Maros (ANTARA) - Badan Pengawas Pemilu (Bawaslu) Kabupaten, Sulawesi Selatan, mensosialisasikan ancaman sanksi pidana money politic atau politik uang pada tahapan Pilkada 2024 yang dinilai berbeda dengan Pemilu
"Dalam penerapan sanksi terkait praktik politik uang antara pemilu dan pilkada itu ada perbedaan, lebih berat yang pilkada," kata Anggota Bawaslu Maros Saiyed Mahmuddin Assaqqaf di Maros, Kamis.
Sosialisasi tersebut, kata dia, telah dikemukakan saat menggelar rapat koordinasi dengan Komisi Pemilihan Umum (KPU) Kabupaten Maros membahas persiapan kampanye dan pelaporan dana kampanye untuk Pilkada 2024.
Dia menjelaskan norma aturan dalam menangani politik uang pada pemilu hanya pemberi uang yang dikenakan sanksi pidana, sementara dalam pilkada, baik pemberi maupun penerima uang dapat dikenakan hukuman pidana.
"Oleh karena itu, siapa pun yang menjanjikan atau memberikan uang akan dijerat pidana, begitu juga dengan mereka yang menerima uang dalam konteks politik uang pada pilkada, sanksi yang dikenakan lebih berat dibandingkan sanksi pada saat pemilu," ujar Koordinator Divisi Hukum, Pencegahan, Partisipasi Masyarakat dan Humas Bawaslu Maros ini.

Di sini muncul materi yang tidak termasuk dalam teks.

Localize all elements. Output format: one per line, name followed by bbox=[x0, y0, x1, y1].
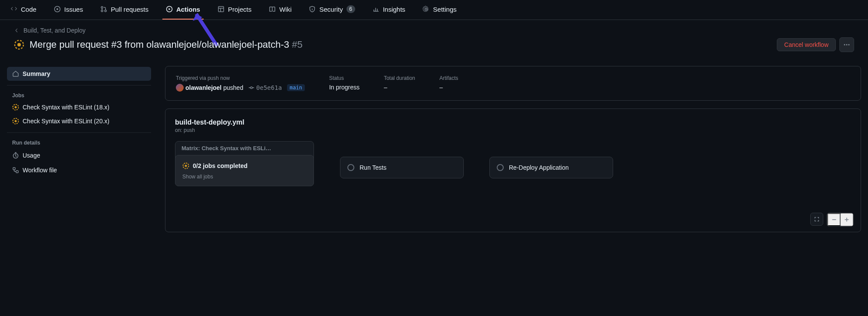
svg-point-21 bbox=[251, 87, 252, 89]
git-pull-request-icon bbox=[100, 6, 107, 13]
security-count-badge: 6 bbox=[347, 5, 355, 13]
sidebar-item-label: Summary bbox=[23, 70, 50, 77]
zoom-in-button[interactable] bbox=[840, 213, 853, 226]
fullscreen-button[interactable] bbox=[810, 213, 823, 226]
workflow-header: Build, Test, and Deploy Merge pull reque… bbox=[0, 20, 868, 59]
queued-icon bbox=[497, 164, 504, 171]
workflow-graph-panel: build-test-deploy.yml on: push Matrix: C… bbox=[165, 109, 861, 232]
status-value: In progress bbox=[329, 84, 360, 91]
in-progress-icon bbox=[182, 162, 189, 169]
sidebar-item-label: Check Syntax with ESLint (18.x) bbox=[23, 104, 109, 111]
cancel-workflow-button[interactable]: Cancel workflow bbox=[777, 38, 836, 51]
tab-label: Pull requests bbox=[111, 6, 149, 13]
svg-point-8 bbox=[425, 8, 427, 10]
commit-link[interactable]: 0e5e61a bbox=[248, 84, 282, 91]
tab-label: Insights bbox=[383, 6, 406, 13]
zoom-controls bbox=[810, 213, 854, 227]
svg-point-4 bbox=[105, 10, 106, 12]
svg-point-17 bbox=[15, 120, 17, 122]
tab-label: Security bbox=[319, 6, 343, 13]
stage-redeploy[interactable]: Re-Deploy Application bbox=[489, 157, 613, 178]
tab-label: Projects bbox=[228, 6, 251, 13]
tab-actions[interactable]: Actions bbox=[162, 0, 204, 20]
queued-icon bbox=[347, 164, 354, 171]
tab-security[interactable]: Security 6 bbox=[305, 0, 358, 20]
in-progress-icon bbox=[12, 104, 19, 111]
sidebar-item-label: Check Syntax with ESLint (20.x) bbox=[23, 118, 109, 125]
sidebar-job-2[interactable]: Check Syntax with ESLint (20.x) bbox=[7, 114, 151, 128]
matrix-header: Matrix: Check Syntax with ESLi… bbox=[175, 142, 280, 155]
status-label: Status bbox=[329, 75, 360, 81]
workflow-icon bbox=[12, 167, 19, 174]
duration-label: Total duration bbox=[384, 75, 415, 81]
svg-point-11 bbox=[844, 44, 845, 46]
book-icon bbox=[269, 6, 276, 13]
svg-rect-30 bbox=[832, 219, 836, 220]
author-link[interactable]: olawanlejoel bbox=[185, 84, 221, 91]
run-number: #5 bbox=[292, 39, 302, 50]
code-icon bbox=[10, 6, 17, 13]
pushed-text: pushed bbox=[223, 84, 243, 91]
triggered-label: Triggered via push now bbox=[176, 75, 305, 81]
in-progress-icon bbox=[14, 40, 24, 50]
graph-icon bbox=[373, 6, 380, 13]
matrix-status-text: 0/2 jobs completed bbox=[193, 162, 248, 169]
workflow-trigger: on: push bbox=[175, 127, 851, 133]
summary-card: Triggered via push now olawanlejoel push… bbox=[165, 66, 861, 101]
sidebar-item-label: Workflow file bbox=[23, 167, 57, 174]
stage-run-tests[interactable]: Run Tests bbox=[340, 157, 464, 178]
zoom-out-button[interactable] bbox=[827, 213, 840, 226]
gear-icon bbox=[422, 6, 429, 13]
workflow-file-name: build-test-deploy.yml bbox=[175, 118, 851, 126]
svg-point-10 bbox=[17, 43, 21, 46]
svg-point-7 bbox=[312, 8, 313, 9]
tab-issues[interactable]: Issues bbox=[50, 0, 86, 20]
tab-label: Code bbox=[21, 6, 36, 13]
duration-value: – bbox=[384, 84, 415, 91]
tab-wiki[interactable]: Wiki bbox=[265, 0, 295, 20]
plus-icon bbox=[844, 217, 850, 223]
sidebar: Summary Jobs Check Syntax with ESLint (1… bbox=[7, 66, 155, 232]
tab-code[interactable]: Code bbox=[7, 0, 40, 20]
tab-pull-requests[interactable]: Pull requests bbox=[97, 0, 152, 20]
minus-icon bbox=[831, 217, 837, 223]
matrix-node: Matrix: Check Syntax with ESLi… 0/2 jobs… bbox=[175, 141, 314, 186]
in-progress-icon bbox=[12, 118, 19, 125]
back-link-text: Build, Test, and Deploy bbox=[23, 27, 86, 34]
sidebar-job-1[interactable]: Check Syntax with ESLint (18.x) bbox=[7, 100, 151, 114]
issue-icon bbox=[54, 6, 61, 13]
kebab-icon bbox=[843, 41, 850, 48]
avatar[interactable] bbox=[176, 84, 184, 92]
show-all-jobs-link[interactable]: Show all jobs bbox=[182, 174, 307, 180]
svg-point-2 bbox=[101, 7, 103, 8]
tab-settings[interactable]: Settings bbox=[419, 0, 460, 20]
svg-point-12 bbox=[846, 44, 848, 46]
stage-label: Run Tests bbox=[360, 164, 386, 171]
shield-icon bbox=[309, 6, 316, 13]
graph-canvas[interactable]: Matrix: Check Syntax with ESLi… 0/2 jobs… bbox=[175, 141, 851, 211]
repo-nav: Code Issues Pull requests Actions Projec… bbox=[0, 0, 868, 20]
matrix-body[interactable]: 0/2 jobs completed Show all jobs bbox=[175, 155, 314, 186]
tab-insights[interactable]: Insights bbox=[369, 0, 409, 20]
sidebar-item-workflow-file[interactable]: Workflow file bbox=[7, 163, 151, 177]
svg-point-29 bbox=[185, 165, 187, 167]
svg-point-15 bbox=[15, 106, 17, 109]
run-title: Merge pull request #3 from olawanlejoel/… bbox=[30, 39, 303, 50]
back-link[interactable]: Build, Test, and Deploy bbox=[14, 27, 854, 34]
sidebar-item-usage[interactable]: Usage bbox=[7, 148, 151, 162]
tab-projects[interactable]: Projects bbox=[214, 0, 255, 20]
branch-chip[interactable]: main bbox=[287, 84, 305, 91]
tab-label: Issues bbox=[64, 6, 83, 13]
tab-label: Wiki bbox=[279, 6, 291, 13]
divider bbox=[7, 85, 151, 86]
git-commit-icon bbox=[248, 85, 254, 91]
sidebar-heading-run-details: Run details bbox=[7, 136, 151, 148]
sidebar-heading-jobs: Jobs bbox=[7, 89, 151, 100]
more-options-button[interactable] bbox=[839, 37, 854, 52]
home-icon bbox=[12, 70, 19, 77]
tab-label: Actions bbox=[176, 6, 200, 13]
play-icon bbox=[166, 6, 173, 13]
sidebar-item-summary[interactable]: Summary bbox=[7, 67, 151, 81]
svg-point-1 bbox=[56, 8, 58, 10]
svg-rect-19 bbox=[13, 168, 15, 170]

Selain aturan tersebut, kata dia, dalam kampanye pilkada terdapat larangan terhadap keterlibatan pejabat tertentu, apalagi calon dalam pilkada tidak diperbolehkan melibatkan pejabat.
Sebagai gambaran menyertakan pejabat badan usaha milik negara, badan usaha milik daerah, aparatur sipil negara (ASN), anggota Polri, anggota TNI, serta kepala desa/lurah dan perangkat desa/kelurahan pada saat kampanye.
Adapun sanksi bagi calon yang melanggar ketentuan ini meliputi pidana penjara selama 1 - 6 bulan dan/atau denda antara Rp600 ribu hingga Rp6 juta.
Oleh karena itu, Saiyed Mahmuddin mengingatkan bagi para calon yang ikut kontestasi pilkada untuk mematuhi aturan tersebut yang telah ditetapkan oleh undang-undang Pilkada karena ketidakpatuhan akan dianggap sebagai pelanggaran pidana.